Wenn Freund*innen mal wieder sagen: „Ich mag dich ja, aber du bist auf Dauer echt zu anstrengend.“ oder Kolleg*innen: „Du und deine abstrusen Ideen wieder.“ Wenn deine Familie nicht versteht, warum du dich zu Menschen desselben Geschlechts hingezogen fühlst – oder gar zu mehreren Geschlechtern und auch Menschen. Gleichzeitig. Wenn „Nimm doch mal ab.“ oder „Meine Güte, du bist ja viel zu dünn.“ deinen Alltag bestimmen. Kurzum: wenn deine Umgebung dich gern anders hätte als du bist – und das nur, weil du etwas anders bist als die anderen (dich gerne hätten).
Und manchmal wünschst du dir vielleicht selbst, einfach so zu sein wie all die anderen, weil das einfach so viel einfacher wäre. Aber wenn das so einfach wäre, wärst du ja gar nicht „anders“. Oder vielleicht doch?
Wir Menschen sind zutiefst soziale Wesen. Die neuere Sozialpsychologie geht sogar so weit zu sagen, dass unser Bild von uns selbst erst im Kontakt zu anderen Menschen entstehen kann und wir deshalb die Verbindung zu anderen Menschen genauso dringend benötigen wie Nahrung oder Schutz vor Gefahren. Wenn man aber ganz anders ist als die breite Masse um einen herum, kann es ganz schön schwierig werden, solche Verbindungen zu finden.

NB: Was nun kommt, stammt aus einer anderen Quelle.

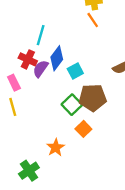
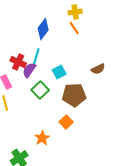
cyan line: (41, 35) -> (36, 57), moved
blue diamond: (57, 58) -> (43, 29), moved
green square: (72, 105) -> (40, 90), moved

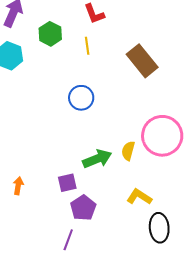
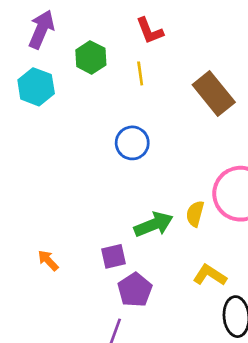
orange arrow: (18, 186) -> (48, 260), turned -54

Lass uns gemeinsam ganz verschiedene Blicke darauf werfen, inwiefern du überhaupt „anders“ bist, und wann genau das so ist. Was dich als Mensch ausmacht, was du noch über dich lernen kannst, und wie die verschiedenen Systeme gestrickt sind, in denen du dich tagtäglich bewegst. Aufbauend auf diesem Wissen und Verständnis kannst du aktiver gestalten, wer du sein möchtest und wie du mit anderen kommunizierst, um wirklich du selbst sein zu können. Und wie du dir deine Welt so gestalten kannst, dass du dich zuhause und angekommen fühlst.